Output the records again verbatim.

Data entries:
※ ※ ※
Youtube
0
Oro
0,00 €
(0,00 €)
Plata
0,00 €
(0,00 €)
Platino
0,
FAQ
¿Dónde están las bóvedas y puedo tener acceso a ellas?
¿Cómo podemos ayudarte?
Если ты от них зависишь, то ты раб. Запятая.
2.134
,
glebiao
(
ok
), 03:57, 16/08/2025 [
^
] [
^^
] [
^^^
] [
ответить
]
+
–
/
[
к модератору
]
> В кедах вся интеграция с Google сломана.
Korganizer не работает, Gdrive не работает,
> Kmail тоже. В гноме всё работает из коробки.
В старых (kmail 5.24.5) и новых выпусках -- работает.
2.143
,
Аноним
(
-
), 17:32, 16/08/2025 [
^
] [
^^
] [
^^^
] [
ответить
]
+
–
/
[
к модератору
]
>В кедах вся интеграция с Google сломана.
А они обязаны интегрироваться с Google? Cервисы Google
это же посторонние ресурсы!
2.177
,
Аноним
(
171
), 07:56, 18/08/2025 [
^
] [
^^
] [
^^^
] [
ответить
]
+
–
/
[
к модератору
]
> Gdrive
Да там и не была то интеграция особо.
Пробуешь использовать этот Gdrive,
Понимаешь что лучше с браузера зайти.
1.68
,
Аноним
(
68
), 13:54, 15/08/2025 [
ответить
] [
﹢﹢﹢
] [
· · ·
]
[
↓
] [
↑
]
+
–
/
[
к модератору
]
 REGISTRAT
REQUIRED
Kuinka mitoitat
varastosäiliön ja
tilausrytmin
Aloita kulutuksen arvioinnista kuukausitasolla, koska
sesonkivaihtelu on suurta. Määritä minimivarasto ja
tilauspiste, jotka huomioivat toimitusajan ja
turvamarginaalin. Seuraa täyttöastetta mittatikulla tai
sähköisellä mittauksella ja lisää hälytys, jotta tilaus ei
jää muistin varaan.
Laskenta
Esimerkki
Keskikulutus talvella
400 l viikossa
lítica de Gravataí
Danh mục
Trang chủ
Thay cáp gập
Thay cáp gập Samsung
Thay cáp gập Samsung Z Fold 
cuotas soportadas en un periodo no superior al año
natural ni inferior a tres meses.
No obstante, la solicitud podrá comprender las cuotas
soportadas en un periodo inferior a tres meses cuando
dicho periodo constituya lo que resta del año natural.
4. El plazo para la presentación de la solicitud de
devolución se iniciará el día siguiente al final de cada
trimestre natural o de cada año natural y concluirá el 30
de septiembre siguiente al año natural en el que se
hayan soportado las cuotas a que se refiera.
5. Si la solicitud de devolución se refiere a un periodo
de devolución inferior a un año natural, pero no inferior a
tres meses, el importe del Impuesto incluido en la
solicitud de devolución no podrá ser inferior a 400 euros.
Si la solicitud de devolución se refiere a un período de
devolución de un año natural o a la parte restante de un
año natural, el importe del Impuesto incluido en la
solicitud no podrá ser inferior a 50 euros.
※ ※ ※
EXERCISE OUTPUT
Youtube
0
Oro
0,00 €
(0,00 €)
Plata
0,00 €
(0,00 €)
Platino
0,
FAQ
¿Dónde están las bóvedas y puedo tener acceso a ellas?
¿Cómo podemos ayudarte?
Если ты от них зависишь, то ты раб. Запятая.
2.134
,
glebiao
(
ok
), 03:57, 16/08/2025 [
^
] [
^^
] [
^^^
] [
ответить
]
+
–
/
[
к модератору
]
> В кедах вся интеграция с Google сломана.
Korganizer не работает, Gdrive не работает,
> Kmail тоже. В гноме всё работает из коробки.
В старых (kmail 5.24.5) и новых выпусках -- работает.
2.143
,
Аноним
(
-
), 17:32, 16/08/2025 [
^
] [
^^
] [
^^^
] [
ответить
]
+
–
/
[
к модератору
]
>В кедах вся интеграция с Google сломана.
А они обязаны интегрироваться с Google? Cервисы Google
это же посторонние ресурсы!
2.177
,
Аноним
(
171
), 07:56, 18/08/2025 [
^
] [
^^
] [
^^^
] [
ответить
]
+
–
/
[
к модератору
]
> Gdrive
Да там и не была то интеграция особо.
Пробуешь использовать этот Gdrive,
Понимаешь что лучше с браузера зайти.
1.68
,
Аноним
(
68
), 13:54, 15/08/2025 [
ответить
] [
﹢﹢﹢
] [
· · ·
]
[
↓
] [
↑
]
+
–
/
[
к модератору
]
 REGISTRAT
REQUIRED
Kuinka mitoitat
varastosäiliön ja
tilausrytmin
Aloita kulutuksen arvioinnista kuukausitasolla, koska
sesonkivaihtelu on suurta. Määritä minimivarasto ja
tilauspiste, jotka huomioivat toimitusajan ja
turvamarginaalin. Seuraa täyttöastetta mittatikulla tai
sähköisellä mittauksella ja lisää hälytys, jotta tilaus ei
jää muistin varaan.
Laskenta
Esimerkki
Keskikulutus talvella
400 l viikossa
lítica de Gravataí
Danh mục
Trang chủ
Thay cáp gập
Thay cáp gập Samsung
Thay cáp gập Samsung Z Fold 
cuotas soportadas en un periodo no superior al año
natural ni inferior a tres meses.
No obstante, la solicitud podrá comprender las cuotas
soportadas en un periodo inferior a tres meses cuando
dicho periodo constituya lo que resta del año natural.
4. El plazo para la presentación de la solicitud de
devolución se iniciará el día siguiente al final de cada
trimestre natural o de cada año natural y concluirá el 30
de septiembre siguiente al año natural en el que se
hayan soportado las cuotas a que se refiera.
5. Si la solicitud de devolución se refiere a un periodo
de devolución inferior a un año natural, pero no inferior a
tres meses, el importe del Impuesto incluido en la
solicitud de devolución no podrá ser inferior a 400 euros.
Si la solicitud de devolución se refiere a un período de
devolución de un año natural o a la parte restante de un
año natural, el importe del Impuesto incluido en la
solicitud no podrá ser inferior a 50 euros.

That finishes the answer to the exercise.